_WORK TO BE COMPLETED_: The pictures are to be left out when the listing below is reproduced word for word.

_RECORDS FOR THIS TASK_:
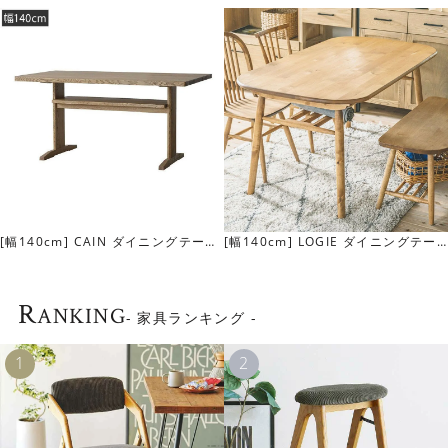
GIE ダイニングテー
[幅140cm] MINO ダイニングテーブ
[幅160cm] FU
ル
ブル
R
ANKING
- 家具ランキング -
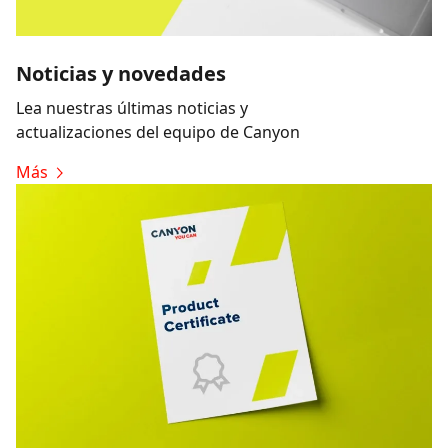
Noticias y novedades
Lea nuestras últimas noticias y
actualizaciones del equipo de Canyon
Más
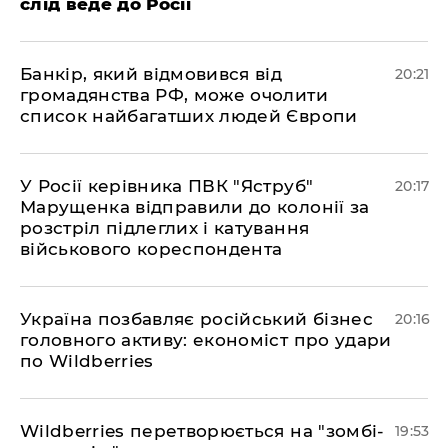
слід веде до Росії
​Банкір, який відмовився від
20:21
громадянства РФ, може очолити
список найбагатших людей Європи
​У Росії керівника ПВК "Яструб"
20:17
Марущенка відправили до колонії за
розстріл підлеглих і катування
військового кореспондента
​Україна позбавляє російський бізнес
20:16
головного активу: економіст про удари
по Wildberries
​Wildberries перетворюється на "зомбі-
19:53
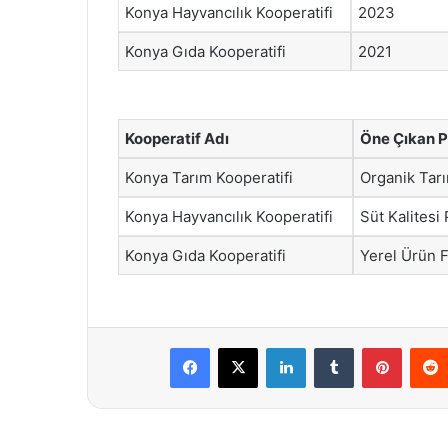
Konya Hayvancılık Kooperatifi
2023
Konya Gıda Kooperatifi
2021
Kooperatif Adı
Öne Çıkan P
Konya Tarım Kooperatifi
Organik Tarı
Konya Hayvancılık Kooperatifi
Süt Kalitesi 
Konya Gıda Kooperatifi
Yerel Ürün F
Facebook
X
LinkedIn
Tumblr
Pintere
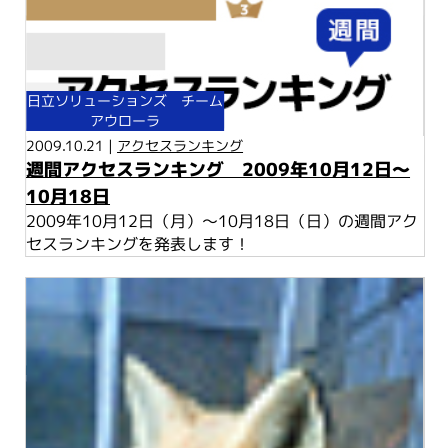
日立ソリューションズ チーム
アウローラ
2009.10.21 |
アクセスランキング
週間アクセスランキング 2009年10月12日～
10月18日
2009年10月12日（月）～10月18日（日）の週間アク
セスランキングを発表します！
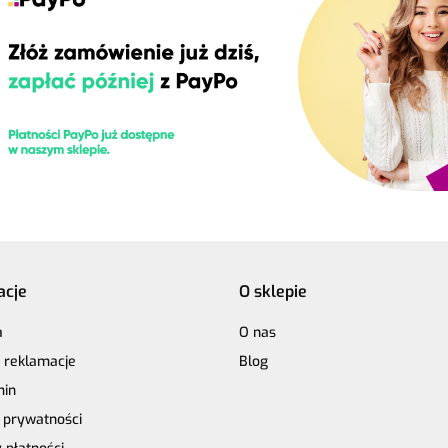
acje
O sklepie
a
O nas
i reklamacje
Blog
min
a prywatności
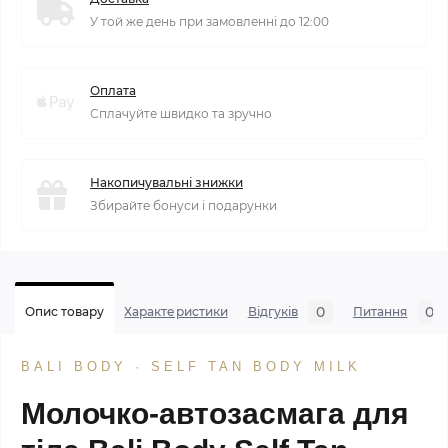
У той же день при замовленні до 12:00
Оплата
Сплачуйте швидко та зручно
Накопичувальні знижки
Збирайте бонуси і подарунки
0
0
Опис товару
Характеристики
Відгуків
Питання
BALI BODY · SELF TAN BODY MILK
Молочко-автозасмага для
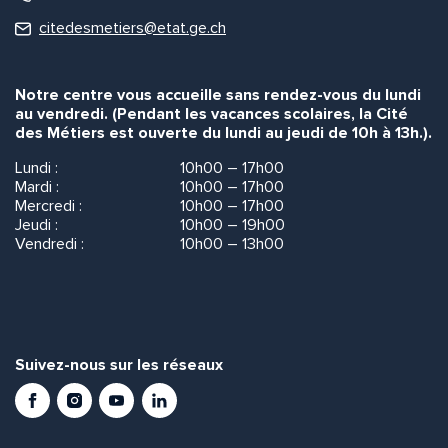
citedesmetiers@etat.ge.ch
Notre centre vous accueille sans rendez-vous du lundi
au vendredi. (Pendant les vacances scolaires, la Cité
des Métiers est ouverte du lundi au jeudi de 10h à 13h.).
Lundi :
10h00 – 17h00
Mardi :
10h00 – 17h00
Mercredi :
10h00 – 17h00
Jeudi :
10h00 – 19h00
Vendredi :
10h00 – 13h00
Suivez-nous sur les réseaux
Facebook
Instagram
Youtube
LinkedIn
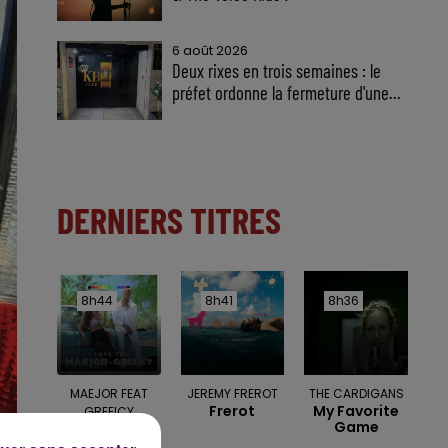
6 août 2026
Deux rixes en trois semaines : le
préfet ordonne la fermeture d'une...
DERNIERS TITRES
8h44
8h44
8h41
8h41
8h36
8h36
MAEJOR FEAT
JEREMY FREROT
THE CARDIGANS
Frerot
My Favorite
GREEICY
Game
I Love You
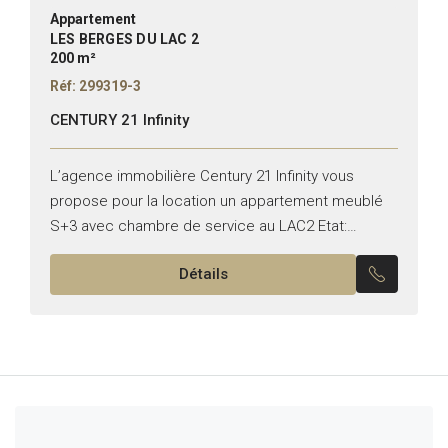
Appartement
LES BERGES DU LAC 2
200 m²
Réf: 299319-3
CENTURY 21 Infinity
L’agence immobilière Century 21 Infinity vous
propose pour la location un appartement meublé
S+3 avec chambre de service au LAC2 Etat:
meublé Il se compose de: -Un salon , salle à
Détails
manger...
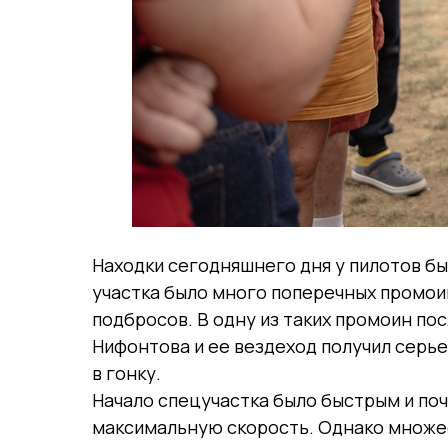
Находки сегодняшнего дня у пилотов б
участка было много поперечных промои
подбросов. В одну из таких промоин по
Нифонтова и ее вездеход получил серье
в гонку.
Начало спецучастка было быстрым и по
максимальную скорость. Однако множес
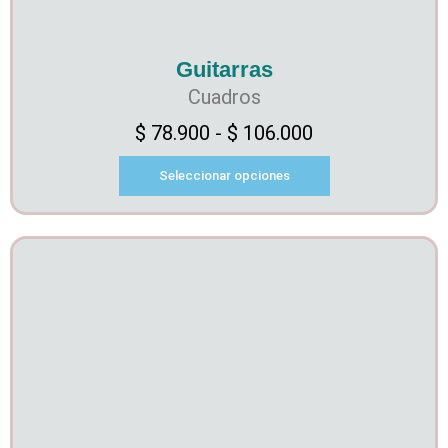
Guitarras
Cuadros
$
78.900
-
$
106.000
Seleccionar opciones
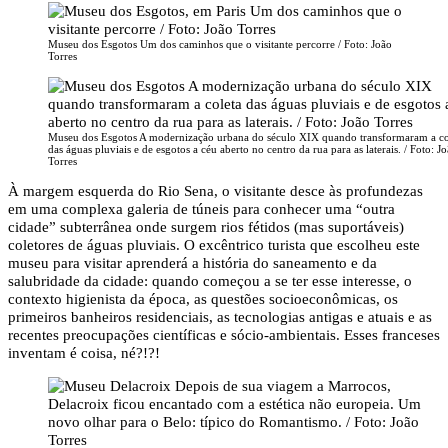
Museu dos Esgotos Um dos caminhos que o visitante percorre / Foto: João
Torres
Museu dos Esgotos A modernização urbana do século XIX quando transformaram a co
das águas pluviais e de esgotos a céu aberto no centro da rua para as laterais. / Foto: J
Torres
À margem esquerda do Rio Sena, o visitante desce às profundezas
em uma complexa galeria de túneis para conhecer uma “outra
cidade” subterrânea onde surgem rios fétidos (mas suportáveis)
coletores de águas pluviais. O excêntrico turista que escolheu este
museu para visitar aprenderá a história do saneamento e da
salubridade da cidade: quando começou a se ter esse interesse, o
contexto higienista da época, as questões socioeconômicas, os
primeiros banheiros residenciais, as tecnologias antigas e atuais e as
recentes preocupações científicas e sócio-ambientais. Esses franceses
inventam é coisa, né?!?!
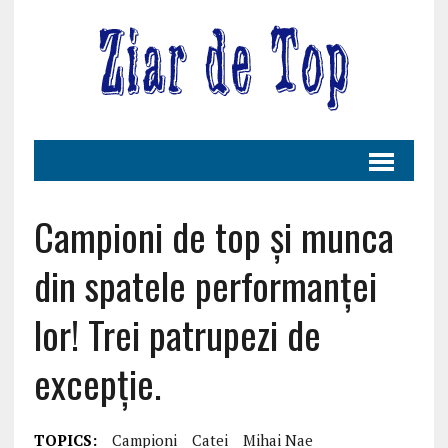
Campioni de top și munca
din spatele performanței
lor! Trei patrupezi de
excepție.
TOPICS:
Campioni
Catei
Mihai Nae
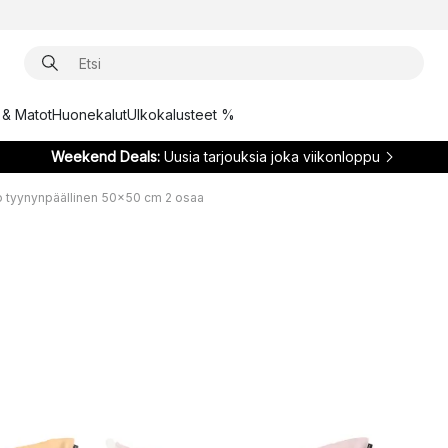
t & Matot
Huonekalut
Ulkokalusteet %
Weekend Deals:
Uusia tarjouksia joka viikonloppu
o tyynynpäällinen 50x50 cm 2 osaa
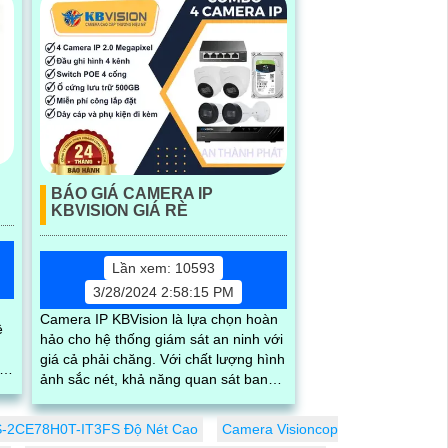
BÁO GIÁ CAMERA IP
KBVISION GIÁ RÈ
Lần xem: 10593
3/28/2024 2:58:15 PM
Camera IP KBVision là lựa chọn hoàn
ệ
hảo cho hệ thống giám sát an ninh với
giá cả phải chăng. Với chất lượng hình
ảnh sắc nét, khả năng quan sát ban
độ
đêm tốt và tính năng thông minh,
Camera IP KBVision đáng để đầu tư
-2CE78H0T-IT3FS Độ Nét Cao
Camera Visioncop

_WRITTEN RESPONSE_:
GIE ダイニングテー
[幅140cm] MINO ダイニングテーブ
[幅160cm] FU
ル
ブル
R
ANKING
- 家具ランキング -
Noticias y novedades
Lea nuestras últimas noticias y
actualizaciones del equipo de Canyon
Más
слід веде до Росії
​Банкір, який відмовився від
20:21
громадянства РФ, може очолити
список найбагатших людей Європи
​У Росії керівника ПВК "Яструб"
20:17
Марущенка відправили до колонії за
розстріл підлеглих і катування
військового кореспондента
​Україна позбавляє російський бізнес
20:16
головного активу: економіст про удари
по Wildberries
​Wildberries перетворюється на "зомбі-
19:53
Konya Hayvancılık Kooperatifi
2023
Konya Gıda Kooperatifi
2021
Kooperatif Adı
Öne Çıkan P
Konya Tarım Kooperatifi
Organik Tarı
Konya Hayvancılık Kooperatifi
Süt Kalitesi 
Konya Gıda Kooperatifi
Yerel Ürün F
Facebook
X
LinkedIn
Tumblr
Pintere
日立ソリューションズ チーム
アウローラ
2009.10.21 |
アクセスランキング
週間アクセスランキング 2009年10月12日～
10月18日
2009年10月12日（月）～10月18日（日）の週間アク
セスランキングを発表します！
acje
O sklepie
a
O nas
i reklamacje
Blog
min
a prywatności
У той же день при замовленні до 12:00
Оплата
Сплачуйте швидко та зручно
Накопичувальні знижки
Збирайте бонуси і подарунки
0
0
Опис товару
Характеристики
Відгуків
Питання
BALI BODY · SELF TAN BODY MILK
Молочко-автозасмага для
citedesmetiers@etat.ge.ch
Notre centre vous accueille sans rendez-vous du lundi
au vendredi. (Pendant les vacances scolaires, la Cité
des Métiers est ouverte du lundi au jeudi de 10h à 13h.).
Lundi :
10h00 – 17h00
Mardi :
10h00 – 17h00
Mercredi :
10h00 – 17h00
Jeudi :
10h00 – 19h00
Vendredi :
10h00 – 13h00
Suivez-nous sur les réseaux
Facebook
Instagram
Youtube
LinkedIn
6 août 2026
Deux rixes en trois semaines : le
préfet ordonne la fermeture d'une...
DERNIERS TITRES
8h44
8h44
8h41
8h41
8h36
8h36
MAEJOR FEAT
JEREMY FREROT
THE CARDIGANS
Frerot
My Favorite
GREEICY
Game
I Love You
Appartement
LES BERGES DU LAC 2
200 m²
Réf: 299319-3
CENTURY 21 Infinity
L’agence immobilière Century 21 Infinity vous
propose pour la location un appartement meublé
S+3 avec chambre de service au LAC2 Etat:
meublé Il se compose de: -Un salon , salle à
Détails
manger...
Находки сегодняшнего дня у пилотов б
участка было много поперечных промои
подбросов. В одну из таких промоин по
Нифонтова и ее вездеход получил серье
в гонку.
Начало спецучастка было быстрым и по
максимальную скорость. Однако множес
Guitarras
Cuadros
$
78.900
-
$
106.000
Seleccionar opciones
Museu dos Esgotos Um dos caminhos que o visitante percorre / Foto: João
Torres
Museu dos Esgotos A modernização urbana do século XIX quando transformaram a co
das águas pluviais e de esgotos a céu aberto no centro da rua para as laterais. / Foto: J
Torres
À margem esquerda do Rio Sena, o visitante desce às profundezas
em uma complexa galeria de túneis para conhecer uma “outra
cidade” subterrânea onde surgem rios fétidos (mas suportáveis)
coletores de águas pluviais. O excêntrico turista que escolheu este
museu para visitar aprenderá a história do saneamento e da
salubridade da cidade: quando começou a se ter esse interesse, o
contexto higienista da época, as questões socioeconômicas, os
primeiros banheiros residenciais, as tecnologias antigas e atuais e as
recentes preocupações científicas e sócio-ambientais. Esses franceses
inventam é coisa, né?!?!
Campioni de top și munca
din spatele performanței
lor! Trei patrupezi de
excepție.
TOPICS:
Campioni
Catei
Mihai Nae
t & Matot
Huonekalut
Ulkokalusteet %
Weekend Deals:
Uusia tarjouksia joka viikonloppu
o tyynynpäällinen 50x50 cm 2 osaa
BÁO GIÁ CAMERA IP
KBVISION GIÁ RÈ
Lần xem: 10593
3/28/2024 2:58:15 PM
Camera IP KBVision là lựa chọn hoàn
ệ
hảo cho hệ thống giám sát an ninh với
giá cả phải chăng. Với chất lượng hình
ảnh sắc nét, khả năng quan sát ban
độ
đêm tốt và tính năng thông minh,
Camera IP KBVision đáng để đầu tư
-2CE78H0T-IT3FS Độ Nét Cao
Camera Visioncop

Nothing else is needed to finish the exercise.